Unlike most television (and wrestling) shows that started their program either at the top or bottom of the hour, WCW Power Hour aired 10 minutes before the bottom of the hour at 10:20 p.m. In Summer 1990 when it was moved to Saturday mornings, it adopted a more traditional television time slot. The rights to WCW Power Hour now belong to WWE. Jim Ross and Jim Cornette were the original hosts and commentators of the show.

==Title changes==

WCW Power Hour featured numerous title changes.

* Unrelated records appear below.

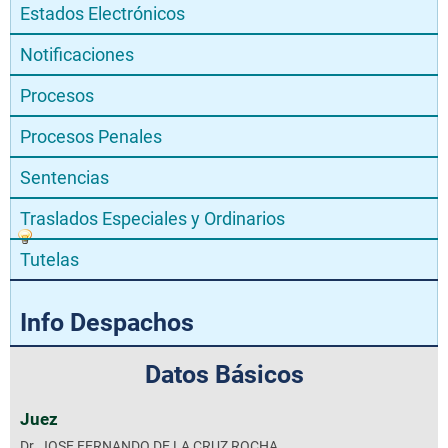
Estados Electrónicos
Notificaciones
Procesos
Procesos Penales
Sentencias
Traslados Especiales y Ordinarios
Tutelas
Info Despachos
Datos Básicos
Juez
Dr. JOSE FERNANDO DE LA CRUZ ROCHA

- Arn Anderson defeated The Great Muta to win the NWA World Television Championship on January 12, 1990 (taped January 2, 1990)
- The Hollywood Blonds (Steve Austin and Brian Pillman) defeated Ricky Steamboat and Shane Douglas to win the NWA and WCW World Tag Team Championships on March 27, 1993 (taped March 2, 1993)

=="WCW Gauntlet"==
It was one of three TBS wrestling shows to have WCW's "WCW Gauntlet", where a wrestler would have to win all three of his matches on NWA Power Hour, NWA World Championship Wrestling, and NWA Main Event in order to win $15,000.

==Cancellation==
The 300th and final episode of WCW Power Hour (previously NWA Power Hour) aired on March 5, 1994.

==Canadian version==
A Canadian version of WCW Power Hour ran on TSN from 1991 to 1993. That version was originally hosted by Jim Ross and Paul E. Dangerously, who would later be joined by Missy Hyatt. Later broadcast teams on the show would include:
- Eric Bischoff and Missy Hyatt
- Eric Bischoff and Teddy Long
- Tony Gilliam and Teddy Long
- Gordon Solie and Larry Zbyszko (the final announcing team before the show's cancellation in 1994)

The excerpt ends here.